Beginning at the line that contains "med modellen 4367", return every remaining line of the data below exactly; return nothing before it.
Segment Start: Supplied material
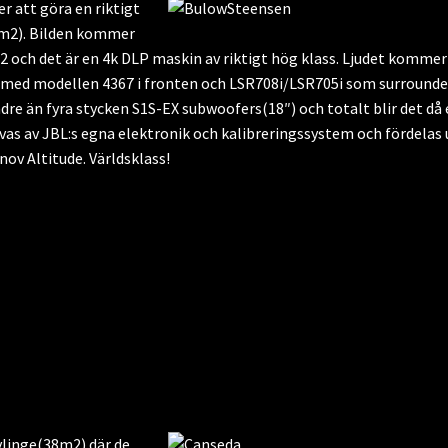
att göra en riktigt
0m2). Bilden kommer
m2 och det är en 4k DLP maskin av riktigt hög klass. Ljudet kommer
 med modellen 4367 i fronten och LSR708i/LSR705i som surrounde
dre än fyra stycken S1S-EX subwoofers(18″) och totalt blir det då
vas av JBL:s egna elektronik och kalibreringssystem och fördelas 
ov Altitude. Världsklass!
linge(38m2) där de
Segment End: Supplied material
Solution for this exercise ::
 med modellen 4367 i fronten och LSR708i/LSR705i som surrounde
dre än fyra stycken S1S-EX subwoofers(18″) och totalt blir det då
vas av JBL:s egna elektronik och kalibreringssystem och fördelas 
ov Altitude. Världsklass!
linge(38m2) där de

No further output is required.